As early as July 2016, the Internet Archive began preparing for the anticipated loss of US Government information that would surely result from the presidential transition on January 20th. Using tools developed by the excellent digital repositories team at the University of North Texas, Internet Archive crawled all websites in the .gov domain and harvested their content for permanent preservation on the Wayback Machine. Additionally, they invited librarians, researchers, and academics from around the country to nominate sites outside of the .gov range (social media feeds, .com and .edu sites, etc.) for inclusion in the harvest. In all, they planned to collect webpages from 6,000 government domains, over 200,000 hosts, and feeds from around 10,000 official federal social media accounts.
It seems that work is already proving its value.
Just hours after assuming office on Friday, the Trump Administration removed a number of documents from agency websites without offering prior warning or alternative means of access. The New York Times reported on a handful, including the Depart of Labor’s report on Advancing LGBT Workplace Rights (formerly at https://www.dol.gov/asp/policy-development/lgbt-report.pdf) and a mass of Whitehouse.gov material relating to climate change and foreign policy. Thankfully that information was recovered. The LGBT report is now at https://archive.org/details/lgbt-report, and the Obama Administrations climate change policy is preserved on any one of the 24 thousand snapshots the Wayback Machine made of Whitehouse.gov in the month preceding the inauguration. To service specific information needs pertaining to presidential transitions, the “End of Term” Project Team has set up a special web portal for searching and browsing government information that has been collected.
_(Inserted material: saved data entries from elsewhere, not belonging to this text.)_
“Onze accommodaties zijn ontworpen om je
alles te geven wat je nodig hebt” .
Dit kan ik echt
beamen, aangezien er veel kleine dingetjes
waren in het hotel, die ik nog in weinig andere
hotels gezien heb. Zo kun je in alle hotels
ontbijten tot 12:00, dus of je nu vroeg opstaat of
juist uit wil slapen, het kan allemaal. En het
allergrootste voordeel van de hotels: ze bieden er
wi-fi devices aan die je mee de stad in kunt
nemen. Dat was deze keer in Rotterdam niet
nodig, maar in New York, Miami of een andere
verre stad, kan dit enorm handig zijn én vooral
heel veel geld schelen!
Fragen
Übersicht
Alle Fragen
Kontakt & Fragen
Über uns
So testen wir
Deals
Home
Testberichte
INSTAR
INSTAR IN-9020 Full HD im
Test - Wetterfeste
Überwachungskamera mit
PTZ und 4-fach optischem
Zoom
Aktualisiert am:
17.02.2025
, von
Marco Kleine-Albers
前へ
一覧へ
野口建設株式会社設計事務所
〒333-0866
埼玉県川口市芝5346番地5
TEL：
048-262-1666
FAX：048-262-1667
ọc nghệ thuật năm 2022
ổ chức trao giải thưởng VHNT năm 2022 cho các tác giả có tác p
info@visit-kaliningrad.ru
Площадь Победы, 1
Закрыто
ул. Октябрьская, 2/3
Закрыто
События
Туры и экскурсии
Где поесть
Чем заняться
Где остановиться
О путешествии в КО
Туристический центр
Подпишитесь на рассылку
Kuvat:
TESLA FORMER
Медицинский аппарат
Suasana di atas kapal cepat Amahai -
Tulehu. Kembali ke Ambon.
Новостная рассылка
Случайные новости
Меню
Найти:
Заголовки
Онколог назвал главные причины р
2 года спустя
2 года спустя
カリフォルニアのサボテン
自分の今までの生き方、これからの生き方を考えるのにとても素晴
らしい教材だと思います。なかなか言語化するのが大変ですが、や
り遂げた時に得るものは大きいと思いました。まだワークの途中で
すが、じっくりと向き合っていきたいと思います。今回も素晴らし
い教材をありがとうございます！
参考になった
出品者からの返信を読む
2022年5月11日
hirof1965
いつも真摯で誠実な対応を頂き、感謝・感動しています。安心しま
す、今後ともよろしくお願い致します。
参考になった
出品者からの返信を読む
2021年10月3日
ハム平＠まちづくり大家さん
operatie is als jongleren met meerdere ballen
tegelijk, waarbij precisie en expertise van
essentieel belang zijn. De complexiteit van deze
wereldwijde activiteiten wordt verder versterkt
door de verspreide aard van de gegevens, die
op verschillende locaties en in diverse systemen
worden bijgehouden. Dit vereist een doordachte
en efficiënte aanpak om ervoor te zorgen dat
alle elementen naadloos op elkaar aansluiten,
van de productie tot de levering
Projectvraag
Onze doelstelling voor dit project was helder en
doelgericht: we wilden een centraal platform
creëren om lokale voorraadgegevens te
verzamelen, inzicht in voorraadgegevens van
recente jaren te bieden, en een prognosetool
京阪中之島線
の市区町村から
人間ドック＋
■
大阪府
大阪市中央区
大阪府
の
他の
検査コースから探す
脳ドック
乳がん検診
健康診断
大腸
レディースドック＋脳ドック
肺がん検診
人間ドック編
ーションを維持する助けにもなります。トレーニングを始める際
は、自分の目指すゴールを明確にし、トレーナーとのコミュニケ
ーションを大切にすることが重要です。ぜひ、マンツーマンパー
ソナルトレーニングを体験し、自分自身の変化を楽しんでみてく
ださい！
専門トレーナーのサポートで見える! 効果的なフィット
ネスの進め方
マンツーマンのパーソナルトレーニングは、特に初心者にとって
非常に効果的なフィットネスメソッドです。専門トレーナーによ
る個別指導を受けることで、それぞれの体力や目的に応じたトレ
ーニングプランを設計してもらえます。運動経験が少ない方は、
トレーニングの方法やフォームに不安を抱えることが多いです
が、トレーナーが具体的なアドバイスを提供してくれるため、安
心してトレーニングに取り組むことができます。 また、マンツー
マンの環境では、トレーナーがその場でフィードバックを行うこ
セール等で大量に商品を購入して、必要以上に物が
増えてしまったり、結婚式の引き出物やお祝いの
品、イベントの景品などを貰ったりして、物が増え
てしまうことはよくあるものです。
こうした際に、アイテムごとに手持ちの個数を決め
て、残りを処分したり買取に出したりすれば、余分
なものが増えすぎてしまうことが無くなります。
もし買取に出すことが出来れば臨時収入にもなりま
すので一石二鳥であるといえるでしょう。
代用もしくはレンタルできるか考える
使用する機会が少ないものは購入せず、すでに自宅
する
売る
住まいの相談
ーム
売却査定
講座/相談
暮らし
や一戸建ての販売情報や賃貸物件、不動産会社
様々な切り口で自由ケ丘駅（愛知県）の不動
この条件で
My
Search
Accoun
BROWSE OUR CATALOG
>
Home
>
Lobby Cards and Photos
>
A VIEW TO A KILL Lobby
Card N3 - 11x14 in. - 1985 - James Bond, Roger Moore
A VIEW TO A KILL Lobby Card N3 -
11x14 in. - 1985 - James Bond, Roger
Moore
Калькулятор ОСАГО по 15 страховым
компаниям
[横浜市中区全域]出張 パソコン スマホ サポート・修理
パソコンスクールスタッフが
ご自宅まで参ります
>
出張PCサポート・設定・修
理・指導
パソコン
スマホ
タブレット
I want to make clear that the disappearance of government information during executive transition is by no means limited to this most recent transference of power. In the transition between the 2008 and the 2012 Obama Administrations, 83% of all .gov pdfs were switched out, updated, or removed, with no comprehensive effort made to preserve them. While the examples of document disappearance we witnessed over the weekend were clearly politically-motivated, there is a much more massive and in many ways more important loss of information that is occurring on government websites every day caused nothing more than simple administrative carelessness. We owe a tremendous debt to civically-driven institutions like Internet Archive and University of North Texas Libraries, which have accepted the responsibility and expense of preserving the US Government’s web-based information, even as that same government fails to fulfill this service for itself.